The ExecutionContext class is used for representing the execution context of an ETL process or an ETL process activity. It stores the state of the process or activity that is being executed. A separate execution context is created for the execution of each of the activities comprising an ETL process. Furthermore, if an activity is composite (i.e., ConditionalBlock, IterateBlock and ParallelBlock) separate execution contexts must also be created for the execution of each of its subactivities, and so forth if the subactivities are themselves also composite. Hence, these execution contexts form a parent–child hierarchy, in which the execution context of each composite activity contains the execution contexts of its subactivities, with the execution context of the ETL process as a whole at the root.

The states are maintained through a set of InputArguments, OutputArgumentsandLocalVariables. The three different types of Variables where introduced in order to provide more control over their usage e.g., the value of an OutputArgument is available only after the execution of the activity has been brought to an end (i.e., when its executionStatus has been set to Executed).

The execution of the activities is supported by the ExecutionHandler class. The ExecutionHandler class is specialized (Fig. 18) to support the different types of activities inherent to the ETL process. Each subclass implements the execute method to provide the desired behavior. The public Execute method acts as a wrapper for protected execute method and implements the behavior common to all of the activities (such as error handling, logging etc.). Both methods expect an ExecutionContext as an input parameter, and result in an ExecutionResult instance.

As depicted in the sequence diagram, given in Fig. 19, the execution of an ETLProcess is initiated by invoking the Execute method of an ETLProcessService instance. In other words the execution commences upon receiving an ETLProcessExecutionRequest message and completes by creating and sending an ETLProcessExecutionResponse message.
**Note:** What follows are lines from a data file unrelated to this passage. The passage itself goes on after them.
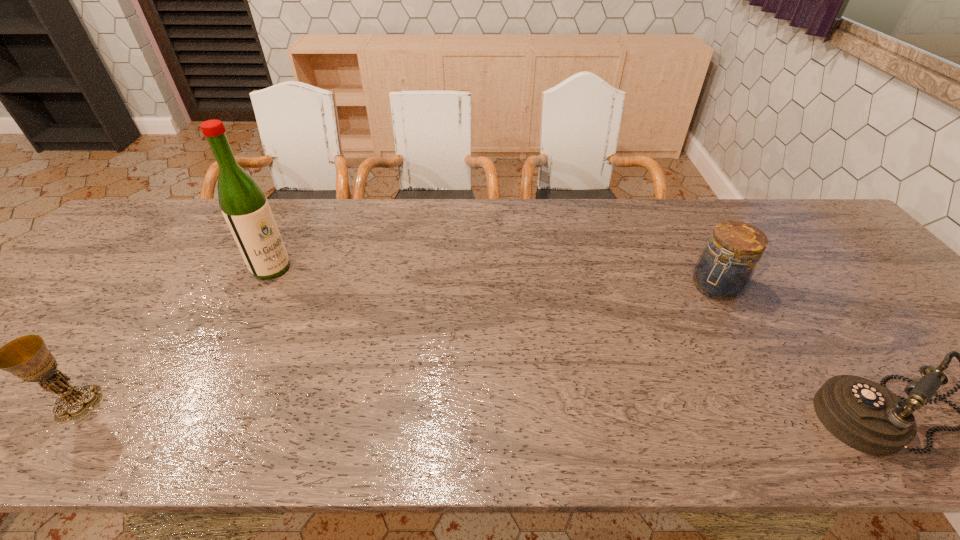 Locate an element on the screen. The image size is (960, 540). object identified as the second closest to the telephone is located at coordinates (244, 206). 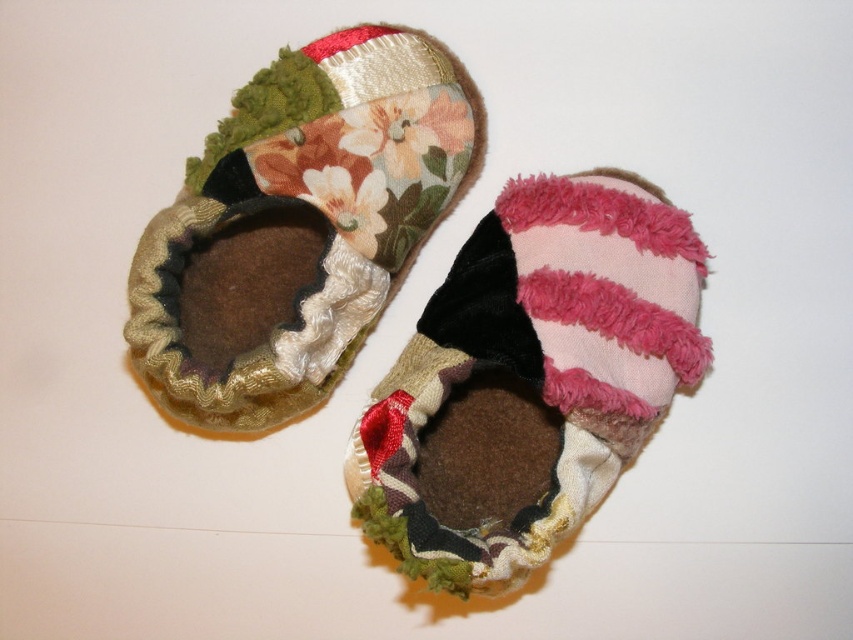 Question: Can you confirm if pink fuzzy slipper at center is wider than floral fabric bootie at center?

Choices:
 (A) yes
 (B) no

Answer: (A)

Question: Which of the following is the farthest from the observer?

Choices:
 (A) (676, 253)
 (B) (152, 310)

Answer: (B)

Question: Which point is closer to the camera taking this photo?

Choices:
 (A) (544, 278)
 (B) (402, 147)

Answer: (A)

Question: Which point is farther to the camera?

Choices:
 (A) floral fabric bootie at center
 (B) pink fuzzy slipper at center

Answer: (A)

Question: Is pink fuzzy slipper at center smaller than floral fabric bootie at center?

Choices:
 (A) no
 (B) yes

Answer: (A)

Question: Observing the image, what is the correct spatial positioning of pink fuzzy slipper at center in reference to floral fabric bootie at center?

Choices:
 (A) right
 (B) left

Answer: (A) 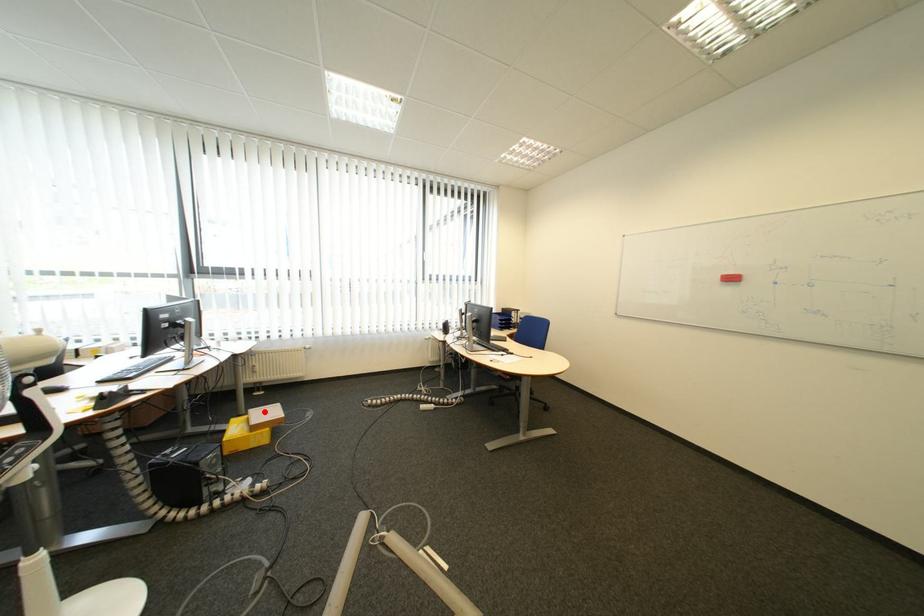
Subsequently, a specific application domain is created (Hazzard and Bock 2013; Troelsen 2012) and the ETLProcessExecutor is instantiated. It should be emphasized that the specific application domain was introduced to support the generation and compilation of executable code during the execution of a process.

Once the ETLProcessExecutor has been created, its Execute method will be invoked. As previously stated, the execution of ETL processes is metadata driven, so the first step is to retrieve the relevant metadata (i.e., the ETL-P model which is to be executed as well as the ETL-E models it references). To this end the LoadMetadata method of an ETLMetadataService instance is invoked.

The next step is to create the root execution context (as an instance of the ExecutionContext class) for the ETL process, based on the relevant metadata, which is accomplished by invoking the Create method of an ExecutionContextService instance. Finally, the Execute method of the root ExecutionContext (or more precisely, the ExecutionHandler assigned to that context) is invoked to execute the ETL process which actually sets off the execution of the sequence of activities comprising the process. The activities are thus executed one by one. The execution of each activity entails the creation of a new ExecutionContext for that activity and the invocation of its Execute method. However, if the activity is composite, its execution presumes that individual ExecutionContexts will be created for the execution of each of its subactivities. Depending on the type of activity (ConditionalBlock,IterateBlock or ParallelBlock) the actual execution will be either sequential or parallel.

In order to create an ExecutionContext the Create method of an ExecutionContextService instance is invoked. First the appropriate ExecutionContext is instantiated. Then, for each referenced ETL-E expression, the corresponding executable code must be generated and compiled, which is accomplished by invoking the Compile method of an ETLCompilerService instance. The compilation process (Hazzard and Bock 2013; Troelsen 2012; Microsoft 2014a, b) results in a dynamic method (DynamicMethod) which is then attached to the ExecutionContext instance. Finally, the appropriate ExecutionHandler instance is created (by invoking the Create method of an ExecutionHandlerService instance) and assigned to the ExecutionContext. It should be emphasized that a single ExecutionHandler is created for each particular type of activity thus different execution contexts pertaining to the same type of activity will be assigned the same ExecutionHandler instance.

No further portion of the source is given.